Timothy Tackett, « La Grande Peur et le complot aristocratique sous la Révolution française
», Annales historiques de la Révolution française, no 335, janvier-mars 2004, p. 1-17 (lire en ligne).
Timothy Tackett met aussi en évidence la méthode historique de Lefebvre et ses liens avec l’histoire-problème:
Idem
Au départ, dans son introduction, Lefebvre maintient que son interprétation [sur les complots aristocratiques] n’est pas définitive et qu’elle peut être considérée comme une sorte d’hypothèse de travail : « en signalant les questions à résoudre et en suggérant des solutions, on a une chance de susciter et d’orienter des recherches nouvelles »
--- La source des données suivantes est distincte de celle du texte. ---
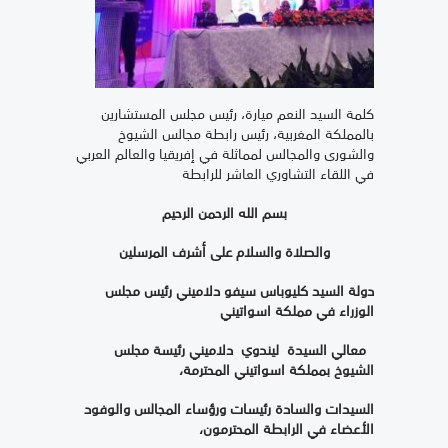
كلمة السيد النعم ميارة، رئيس مجلس المستشارين
بالمملكة المغربية، رئيس رابطة مجالس الشيوخ
والشورى والمجالس لمماثلة في إفريقيا والعالم العربي
في اللقاء التشاوري العاشر للرابطة
بسم الله الرحمن الرحيم
والصلاة والسلام على أشرف المرسلين
دولة السيد كليوباس سيفو دلاميني رئيس مجلس
الوزراء في مملكة اسواتيني
معالي السيدة ليندوي دلاميني رئيسة مجلس
الشيوخ بمملكة اسواتيني المحترمة،
السيدات والسادة رئيسات ورؤساء المجالس والوفود
الأعضاء في الرابطة المحترمون،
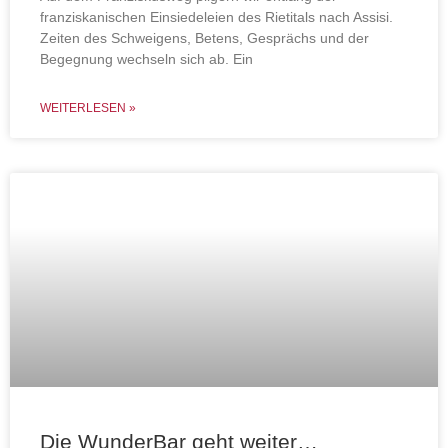
franziskanischen Einsiedeleien des Rietitals nach Assisi.
Zeiten des Schweigens, Betens, Gesprächs und der
Begegnung wechseln sich ab. Ein
WEITERLESEN »
Die WunderBar geht weiter…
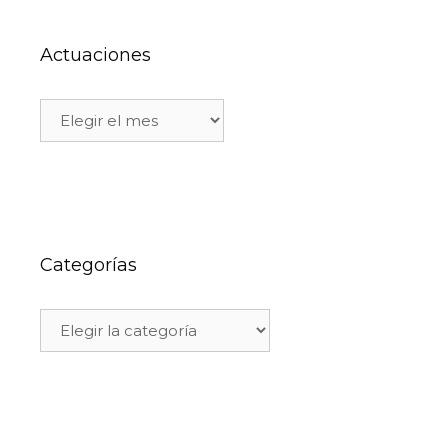
Actuaciones
Categorías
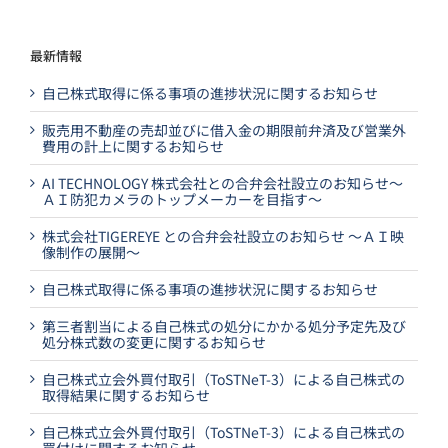
最新情報
自己株式取得に係る事項の進捗状況に関するお知らせ
販売用不動産の売却並びに借入金の期限前弁済及び営業外
費用の計上に関するお知らせ
AI TECHNOLOGY 株式会社との合弁会社設立のお知らせ～
ＡＩ防犯カメラのトップメーカーを目指す～
株式会社TIGEREYE との合弁会社設立のお知らせ ～ＡＩ映
像制作の展開～
自己株式取得に係る事項の進捗状況に関するお知らせ
第三者割当による自己株式の処分にかかる処分予定先及び
処分株式数の変更に関するお知らせ
自己株式立会外買付取引（ToSTNeT-3）による自己株式の
取得結果に関するお知らせ
自己株式立会外買付取引（ToSTNeT-3）による自己株式の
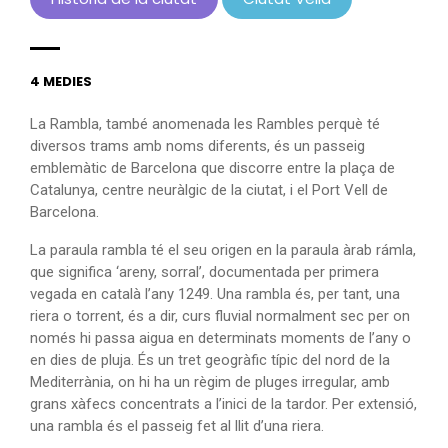
4 MEDIES
La Rambla, també anomenada les Rambles perquè té
diversos trams amb noms diferents, és un passeig
emblemàtic de Barcelona que discorre entre la plaça de
Catalunya, centre neuràlgic de la ciutat, i el Port Vell de
Barcelona.
La paraula rambla té el seu origen en la paraula àrab rámla,
que significa ‘areny, sorral’, documentada per primera
vegada en català l’any 1249. Una rambla és, per tant, una
riera o torrent, és a dir, curs fluvial normalment sec per on
només hi passa aigua en determinats moments de l’any o
en dies de pluja. És un tret geogràfic típic del nord de la
Mediterrània, on hi ha un règim de pluges irregular, amb
grans xàfecs concentrats a l’inici de la tardor. Per extensió,
una rambla és el passeig fet al llit d’una riera.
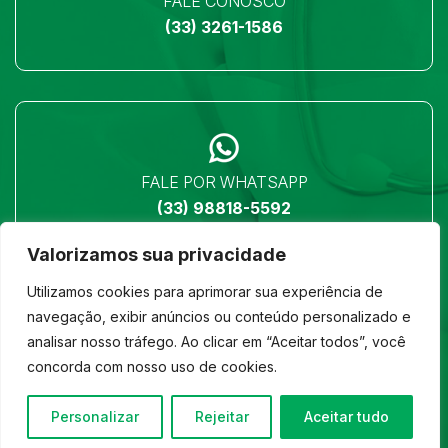
FALE CONOSCO
(33) 3261-1586
FALE POR WHATSAPP
(33) 98818-5592
Valorizamos sua privacidade
Utilizamos cookies para aprimorar sua experiência de
navegação, exibir anúncios ou conteúdo personalizado e
analisar nosso tráfego. Ao clicar em “Aceitar todos”, você
LOCALIZAÇÃO
concorda com nosso uso de cookies.
Ver no mapa
Personalizar
Rejeitar
Aceitar tudo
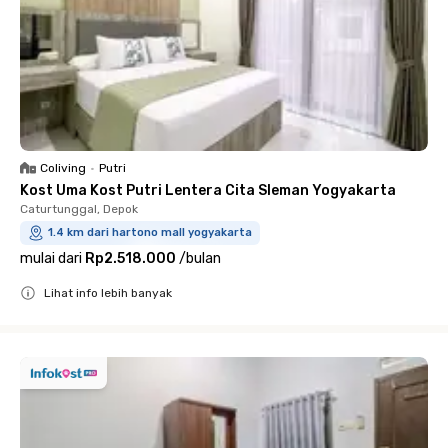
Coliving
•
Putri
Kost Uma Kost Putri Lentera Cita Sleman Yogyakarta
Caturtunggal, Depok
1.4 km dari hartono mall yogyakarta
mulai dari
Rp2.518.000
/
bulan
Lihat info lebih banyak
Close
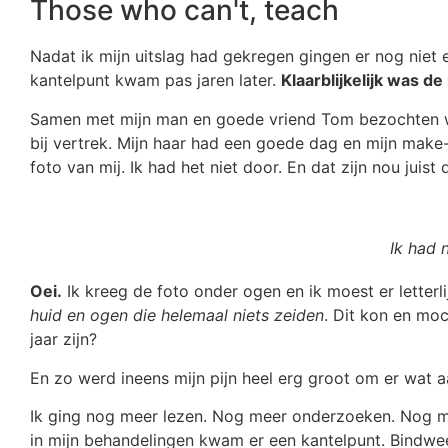
Those who can't, teach
Nadat ik mijn uitslag had gekregen gingen er nog niet e
kantelpunt kwam pas jaren later.
Klaarblijkelijk was d
Samen met mijn man en goede vriend Tom bezochten wij
bij vertrek. Mijn haar had een goede dag en mijn make
foto van mij. Ik had het niet door. En dat zijn nou juist 
Ik had n
Oei.
Ik kreeg de foto onder ogen en ik moest er letterlij
huid en ogen die helemaal niets zeiden
. Dit kon en moc
jaar zijn?
En zo werd ineens mijn pijn heel erg groot om er wat 
Ik ging nog meer lezen. Nog meer onderzoeken. Nog mee
in mijn behandelingen kwam er een kantelpunt. Bindwe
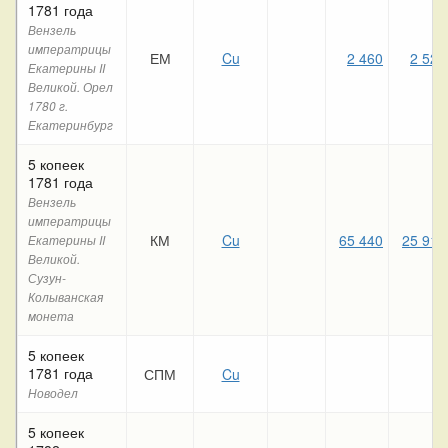
1781 года
Вензель
императрицы
ЕМ
Cu
2 460
2 520
Екатерины II
Великой. Орел
1780 г.
Екатеринбург
5 копеек
1781 года
Вензель
императрицы
КМ
Cu
65 440
25 910
Екатерины II
Великой.
Сузун-
Колыванская
монета
5 копеек
1781 года
СПМ
Cu
Новодел
5 копеек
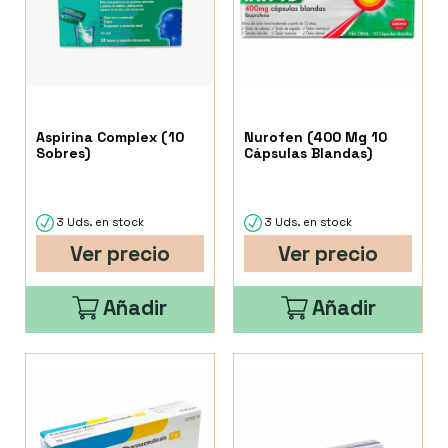
Aspirina Complex (10
Nurofen (400 Mg 10
Sobres)
Cápsulas Blandas)
3 Uds. en stock
3 Uds. en stock
Ver precio
Ver precio
Añadir
Añadir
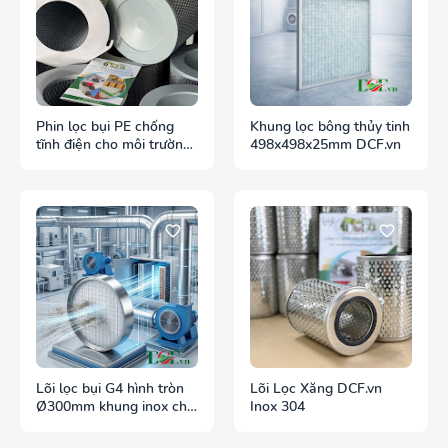
Phin lọc bụi PE chống
Khung lọc bông thủy tinh
tĩnh điện cho môi trường
498x498x25mm DCF.vn
bụi dễ cháy
Lõi lọc bụi G4 hình tròn
Lõi Lọc Xăng DCF.vn
Ø300mm khung inox cho
Inox 304
ống gió tròn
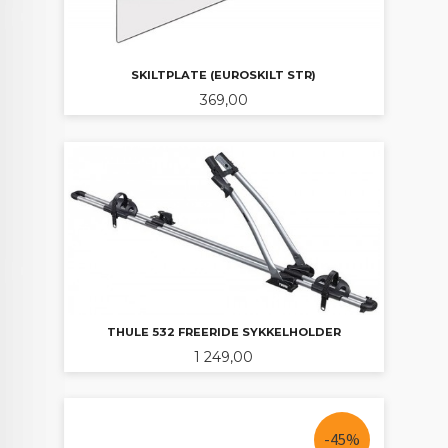
SKILTPLATE (EUROSKILT STR)
Pris
369,00
THULE 532 FREERIDE SYKKELHOLDER
Pris
1 249,00
-45%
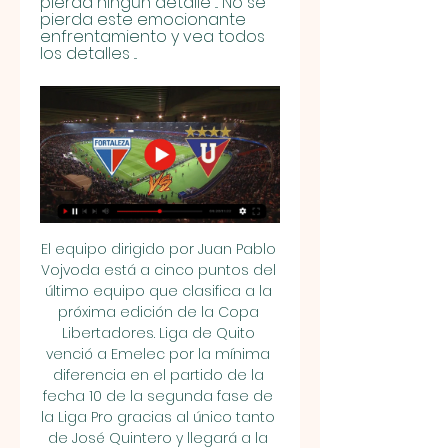
pierda ningún detalle ... No se 
pierda este emocionante 
enfrentamiento y vea todos 
los detalles ...
El equipo dirigido por Juan Pablo 
Vojvoda está a cinco puntos del 
último equipo que clasifica a la 
próxima edición de la Copa 
Libertadores. Liga de Quito 
venció a Emelec por la mínima 
diferencia en el partido de la 
fecha 10 de la segunda fase de 
la Liga Pro gracias al único tanto 
de José Quintero y llegará a la 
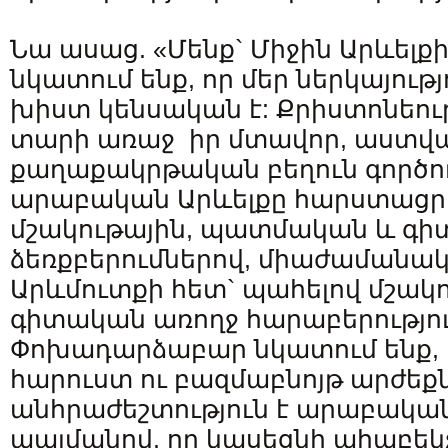
Նա ասաց. «Մենք` Միջին Արևելք
նկատում ենք, որ մեր ներկայությ
խիստ կենսական է: Քրիստոնեութ
տարի առաջ իր մտավոր, աստ
քաղաքակրթական բեղուն գործու
արաբական Արևելքը հարստացր
մշակութային, պատմական և գի
ձեռքբերումներով, միաժամանակ
Արևմուտքի հետ` պահելով մշակո
գիտական առողջ հարաբերությու
Փոխադարձաբար նկատում ենք, ո
հարուստ ու բազմաբնոյթ արժեք
անհրաժեշտություն է արաբակա
պայմանով, որ կասեցնի ահաբե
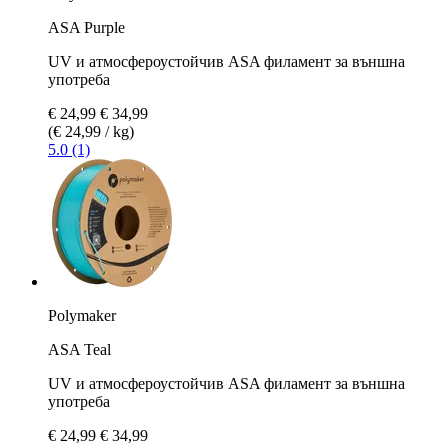
ASA Purple
UV и атмосфероустойчив ASA филамент за външна
употреба
€ 24,99
€ 34,99
(€ 24,99 / kg)
5.0 (1)
Polymaker
ASA Teal
UV и атмосфероустойчив ASA филамент за външна
употреба
€ 24,99
€ 34,99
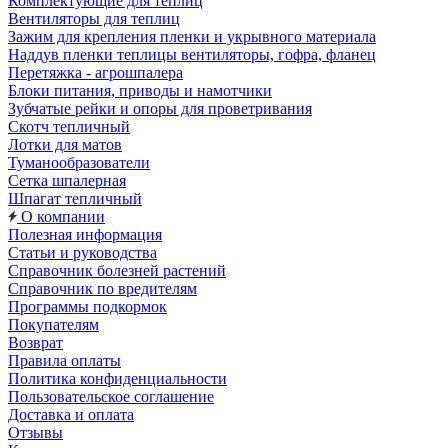
Комплектующие для теплиц
Вентиляторы для теплиц
Зажим для крепления пленки и укрывного материала
Наддув пленки теплицы вентиляторы, гофра, фланец
Перетяжка - агрошпалера
Блоки питания, приводы и намотчики
Зубчатые рейки и опоры для проветривания
Скотч тепличный
Лотки для матов
Туманообразователи
Сетка шпалерная
Шпагат тепличный
О компании
Полезная информация
Статьи и руководства
Справочник болезней растений
Справочник по вредителям
Программы подкормок
Покупателям
Возврат
Правила оплаты
Политика конфиденциальности
Пользовательское соглашение
Доставка и оплата
Отзывы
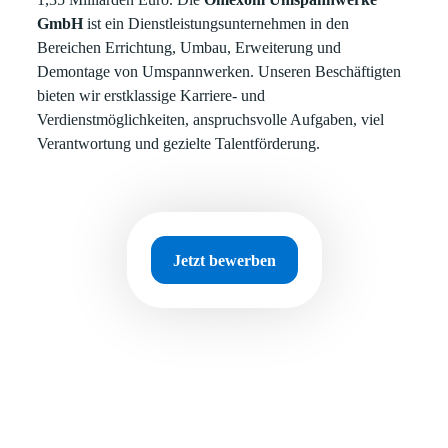
GmbH
ist ein Dienstleistungsunternehmen in den
Bereichen Errichtung, Umbau, Erweiterung und
Demontage von Umspannwerken. Unseren Beschäftigten
bieten wir erstklassige Karriere- und
Verdienstmöglichkeiten, anspruchsvolle Aufgaben, viel
Verantwortung und gezielte Talentförderung.
Jetzt bewerben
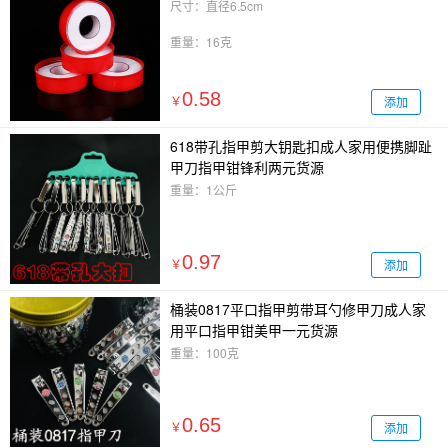
尺寸：直径6.5cm
重量：16克
0.58
添加
￥
618带孔指甲剪大钥匙扣成人家用便携脚趾
甲刀指甲钳锋利两元货源
重量：1公斤
0.97
添加
￥
桶装0817平口指甲剪带耳勺修甲刀成人家
用平口指甲钳美甲一元货源
重量：100克
0.65
添加
￥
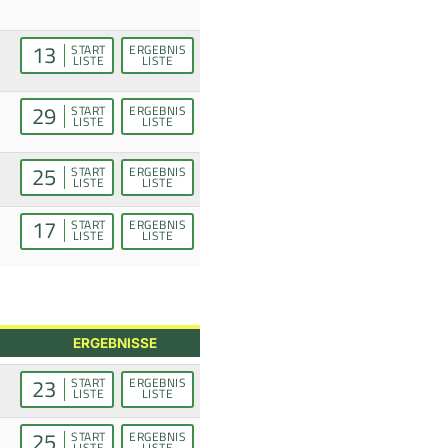
13
START
ERGEBNIS
LISTE
LISTE
29
START
ERGEBNIS
LISTE
LISTE
25
START
ERGEBNIS
LISTE
LISTE
17
START
ERGEBNIS
LISTE
LISTE
ERGEBNISSE
23
START
ERGEBNIS
LISTE
LISTE
25
START
ERGEBNIS
LISTE
LISTE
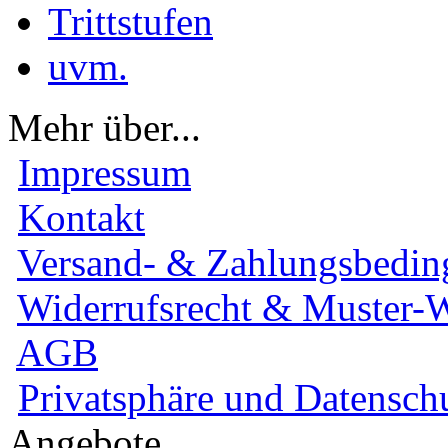
Trittstufen
uvm.
Mehr über...
Impressum
Kontakt
Versand- & Zahlungsbedi
Widerrufsrecht & Muster-W
AGB
Privatsphäre und Datensch
Angebote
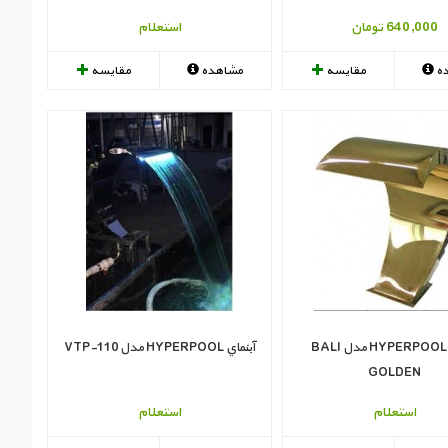
640,000 تومان
استعلام
ه
مقایسه
مشاهده
مقایسه
آبنماي HYPERPOOL مدل BALI
آبنماي HYPERPOOL مدل VTP-110
GOLDEN
استعلام
استعلام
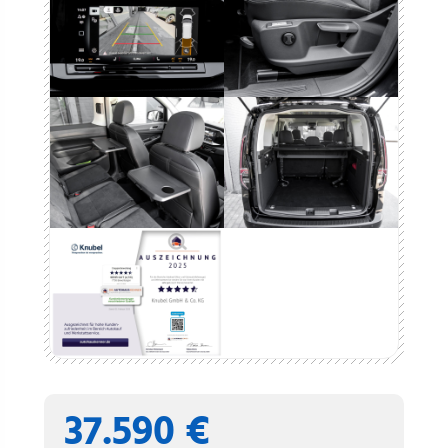
37.590 €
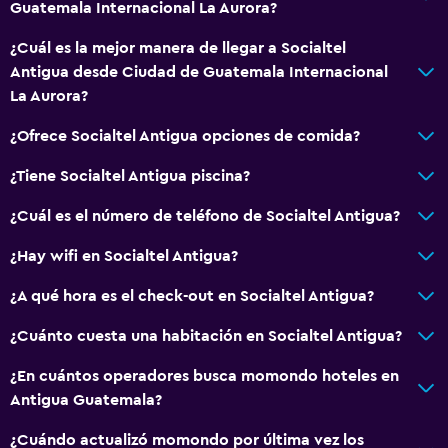
Guatemala Internacional La Aurora?
¿Cuál es la mejor manera de llegar a Socialtel
Antigua desde Ciudad de Guatemala Internacional
La Aurora?
¿Ofrece Socialtel Antigua opciones de comida?
¿Tiene Socialtel Antigua piscina?
¿Cuál es el número de teléfono de Socialtel Antigua?
¿Hay wifi en Socialtel Antigua?
¿A qué hora es el check-out en Socialtel Antigua?
¿Cuánto cuesta una habitación en Socialtel Antigua?
¿En cuántos operadores busca momondo hoteles en
Antigua Guatemala?
¿Cuándo actualizó momondo por última vez los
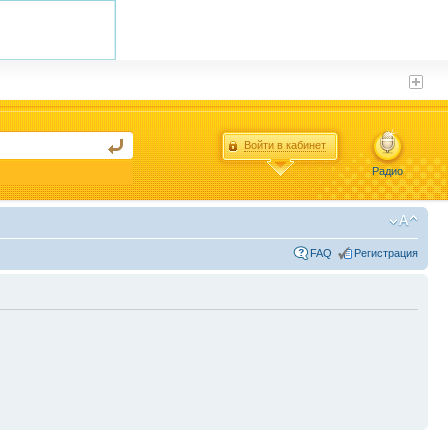
Войти в кабинет
Радио
FAQ
Регистрация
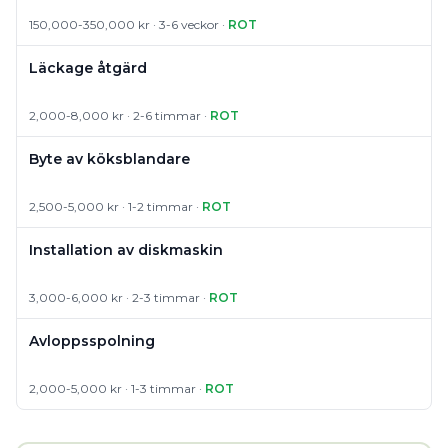
150,000-350,000 kr · 3-6 veckor ·
ROT
Läckage åtgärd
2,000-8,000 kr · 2-6 timmar ·
ROT
Byte av köksblandare
2,500-5,000 kr · 1-2 timmar ·
ROT
Installation av diskmaskin
3,000-6,000 kr · 2-3 timmar ·
ROT
Avloppsspolning
2,000-5,000 kr · 1-3 timmar ·
ROT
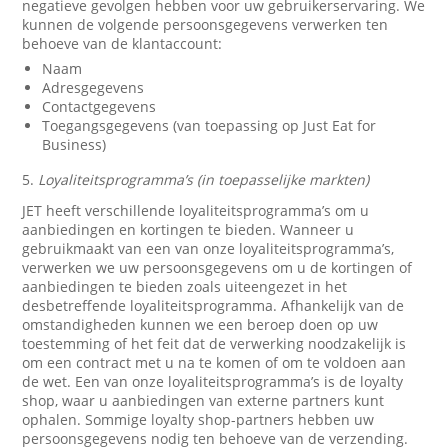
negatieve gevolgen hebben voor uw gebruikerservaring. We
kunnen de volgende persoonsgegevens verwerken ten
behoeve van de klantaccount:
Naam
Adresgegevens
Contactgegevens
Toegangsgegevens (van toepassing op Just Eat for
Business)
5.
Loyaliteitsprogramma’s (in toepasselijke markten)
JET heeft verschillende loyaliteitsprogramma’s om u
aanbiedingen en kortingen te bieden. Wanneer u
gebruikmaakt van een van onze loyaliteitsprogramma’s,
verwerken we uw persoonsgegevens om u de kortingen of
aanbiedingen te bieden zoals uiteengezet in het
desbetreffende loyaliteitsprogramma. Afhankelijk van de
omstandigheden kunnen we een beroep doen op uw
toestemming of het feit dat de verwerking noodzakelijk is
om een contract met u na te komen of om te voldoen aan
de wet. Een van onze loyaliteitsprogramma’s is de loyalty
shop, waar u aanbiedingen van externe partners kunt
ophalen. Sommige loyalty shop-partners hebben uw
persoonsgegevens nodig ten behoeve van de verzending.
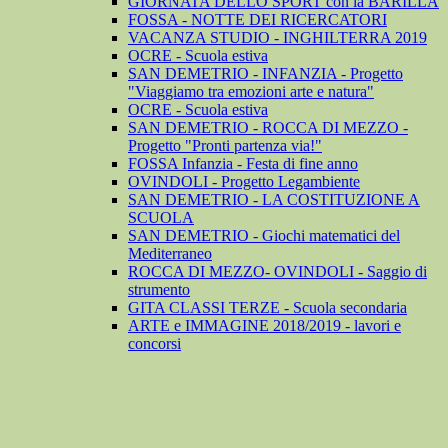
GIORNATA DELLO SPORT con la BARILLA
FOSSA - NOTTE DEI RICERCATORI
VACANZA STUDIO - INGHILTERRA 2019
OCRE - Scuola estiva
SAN DEMETRIO - INFANZIA - Progetto
"Viaggiamo tra emozioni arte e natura"
OCRE - Scuola estiva
SAN DEMETRIO - ROCCA DI MEZZO -
Progetto "Pronti partenza via!"
FOSSA Infanzia - Festa di fine anno
OVINDOLI - Progetto Legambiente
SAN DEMETRIO - LA COSTITUZIONE A
SCUOLA
SAN DEMETRIO - Giochi matematici del
Mediterraneo
ROCCA DI MEZZO- OVINDOLI - Saggio di
strumento
GITA CLASSI TERZE - Scuola secondaria
ARTE e IMMAGINE 2018/2019 - lavori e
concorsi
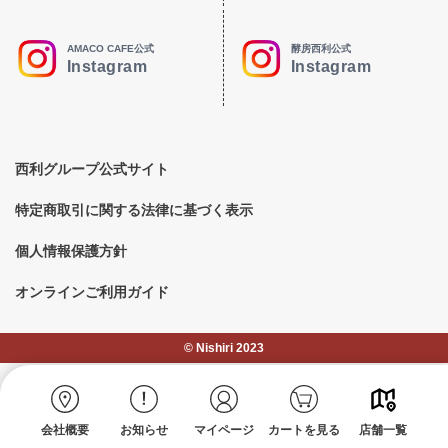
AMACO CAFE公式
酵房西利公式
Instagram
Instagram
西利グループ公式サイト
特定商取引に関する法律に基づく表示
個人情報保護方針
オンラインご利用ガイド
©︎ Nishiri 2023
会社概要
お知らせ
マイページ
カートを見る
店舗一覧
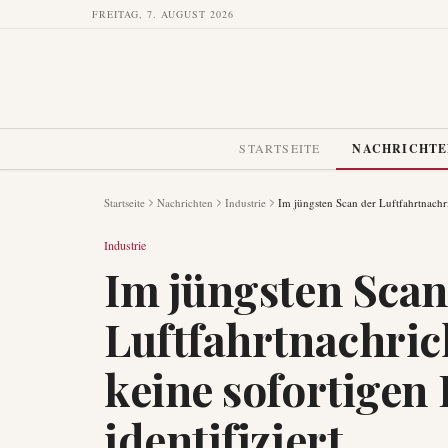
FREITAG, 7. AUGUST 2026
STARTSEITE
NACHRICHT
Startseite
Nachrichten
Industrie
Im jüngsten Scan der Luftfahrtnachr
Industrie
Im jüngsten Scan
Luftfahrtnachri
keine sofortigen
identifiziert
Sur la base de travaux plus récent, Timothy Tackett en conclut que sur ce complot, la thèse de Lefebvre, et d’autres, doit être réévaluée :
Pour une grande partie de la population française, notamment chez les habitants des zones rurales, la transformation des attitudes vis-à-vis de la noblesse put initialement se manifester après les débuts de la révolution politique. Elle se produisit non comme un abrupt “changement de paradigme”, mais évolua sur plusieurs mois, voire plusieurs années, alimentée entre autre par l’action des législateurs révolutionnaires eux-mêmes. Il ne fait aucun doute que les décrets qui suivirent la Nuit du 4 août procédèrent en partie du traumatisme de la Grande Peur et des insurrections paysannes du mois de juillet. Mais ces décrets, en fait, aidèrent à concentrer plus que jamais l’animosité anti-aristocratique. La méfiance envers la noblesse et les craintes d’un complot aristocratique, en effet, furent probablement bien plus importantes dans les années qui suivirent 1789 qu’elles ne l’avaient été à l’époque même de la Grande Peur.
Idem
Ceci sans enlever à la qualité du travail réalisé alors, sur la base des sources alors à sa disposition, au travail de Georges Lefebvre.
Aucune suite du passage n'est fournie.